Nuits de paresse: The Shield ou les malheurs de la virtu

4.24.2007

The Shield ou les malheurs de la virtu

Ouais ! C’est ma série. Sixième saison, on est en plein dedans. Un commissariat tout pourri dans Farmington, un quartier malfamé de Los Angeles, un latino qui reprend une équipe en plein désarrois, un groupe d’intervention musclé commandé par un flic qui fait son biz avec les mafias locales. Ce caïd c’est le cœur de la série. Si bien que l’acteur qui le joue en est devenu le producteur (Michaël Chiklis, la Chose dans le minable « Les Quatre Fantastiques »). Parce que le personnage est bon, très bon. Et l’acteur a ses moments. Et puis y’a un vrai climat, des histoires croisées, des gars pas nets, des gonzesses parfois flippantes. Glenn Closed débarque, saison trois, dans cet univers sordide en remplacement du précédent commissaire, un latino vérolé prêt à tout pour un poil de pouvoir.
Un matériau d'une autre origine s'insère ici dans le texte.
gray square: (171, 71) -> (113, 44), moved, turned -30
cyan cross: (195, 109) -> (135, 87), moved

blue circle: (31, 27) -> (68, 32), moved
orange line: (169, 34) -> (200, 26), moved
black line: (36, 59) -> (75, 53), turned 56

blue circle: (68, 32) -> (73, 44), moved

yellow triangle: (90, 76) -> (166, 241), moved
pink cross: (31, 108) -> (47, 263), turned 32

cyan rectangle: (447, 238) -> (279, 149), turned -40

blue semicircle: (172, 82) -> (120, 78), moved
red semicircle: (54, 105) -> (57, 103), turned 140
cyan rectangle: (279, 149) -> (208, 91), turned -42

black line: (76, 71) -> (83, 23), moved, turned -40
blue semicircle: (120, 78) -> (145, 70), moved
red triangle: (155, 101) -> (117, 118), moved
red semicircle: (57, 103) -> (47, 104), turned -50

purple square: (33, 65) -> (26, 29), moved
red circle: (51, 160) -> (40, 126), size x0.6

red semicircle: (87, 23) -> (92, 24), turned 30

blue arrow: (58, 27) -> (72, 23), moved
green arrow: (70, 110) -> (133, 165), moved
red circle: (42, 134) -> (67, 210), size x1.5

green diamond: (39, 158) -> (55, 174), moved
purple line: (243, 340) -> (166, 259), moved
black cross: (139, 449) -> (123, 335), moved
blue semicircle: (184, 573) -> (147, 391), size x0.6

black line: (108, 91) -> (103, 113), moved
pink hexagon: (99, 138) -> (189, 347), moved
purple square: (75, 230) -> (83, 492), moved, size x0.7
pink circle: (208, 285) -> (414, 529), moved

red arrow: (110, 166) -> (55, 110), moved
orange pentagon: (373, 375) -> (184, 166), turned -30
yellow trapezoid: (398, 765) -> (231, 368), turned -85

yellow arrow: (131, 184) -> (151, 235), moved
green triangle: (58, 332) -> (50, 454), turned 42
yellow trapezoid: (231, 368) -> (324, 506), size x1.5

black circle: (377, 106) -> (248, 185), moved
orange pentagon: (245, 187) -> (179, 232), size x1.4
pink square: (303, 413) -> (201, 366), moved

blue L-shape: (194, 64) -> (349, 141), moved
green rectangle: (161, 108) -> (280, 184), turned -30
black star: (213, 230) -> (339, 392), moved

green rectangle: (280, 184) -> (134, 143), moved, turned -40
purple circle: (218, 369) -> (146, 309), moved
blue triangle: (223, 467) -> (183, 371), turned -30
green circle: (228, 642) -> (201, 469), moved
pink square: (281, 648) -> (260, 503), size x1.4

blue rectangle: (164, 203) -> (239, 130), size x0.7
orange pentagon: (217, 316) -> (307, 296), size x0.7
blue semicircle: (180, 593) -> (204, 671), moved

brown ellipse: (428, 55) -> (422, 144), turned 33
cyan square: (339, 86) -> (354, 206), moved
Et saison quatre, Forrest Whitaker explose tout, dès qu’il apparaît, l’ambiance déjà bien malsaine devient irrespirable.

Ça fait du bien de voir une série sans complexes, qui ne fait pas la morale mais qui tente d’apporter un peu de nouveauté au genre. Une série sombre dont on sait que nul ne sortira indemne. Y’a pas d’espoir là-dedans, juste s’en sortir le moins mal possible. L’Amérique de Bush-Reagan ? On est dedans, mais à aucun moment ses valeurs ne sont mises en avant. C’est l’Amérique du fond du puits. Dans cette Amérique, entrer dans un hôpital c’est faire un crochet sur la route du cimetière, seuls les plus forts peuvent s’en sortir, mais uniquement sur le dos des plus faibles. Y’a parfois une petite loupiotte au fond, un bout du tunnel qui apparaît. C’est pas trop clair, mais on peut y arriver, un peu cradingue, pas trop fier de soi, mais ça reste possible.

Tu peux compter sur ta force, mais seul, ça sert à rien, le courant est trop fort, faut s’y mettre à plusieurs. Le mariage ? Rien à attendre de ce côté, le seul couple qui résiste est infréquentable et sent le soufre. Le boulot ? Un vrai coupe-gorge, une usine d’équarrissage, et même les plus vertueux ont toujours les pieds dans la merde. Alors être un surhomme ? Même pas, mais ça aurait pu marcher, on est parfois à la limite d’y arriver, mais arriver à quoi ? C’est la solitude au bout du tunnel, la vraie. L’amitié ? Bingo ! La seule chose qui arrive à sauver les personnages de cette série, c’est la force de l’amitié, un lien puissant, incorruptible, ou presque, car quand on oublie ça, on sombre, et là, c’est le drame.

The Shield est filmé caméra sur l’épaule, avec des angles parfois très cavaliers, un peu comme dans la série néo-fasciste « NYPD Blues », mais avec beaucoup plus de talent. Le spectateur est dans tous les drames, immergé, impossible de s’en sortir, la distance est presque nulle, je dis presque parce qu’avec le temps, on s’y fait, on gagne en distance, la force de l’habitude. Mais le réa est un petit malin, il invente constamment, et parfois ça devient une série de « Héhé ! Tu l’avais pas vue venir celle-là ? », la caméra devient un acteur du récit, elle est elle-même écrite, c’est un personnage à part entière. Et ça, c’est très fort.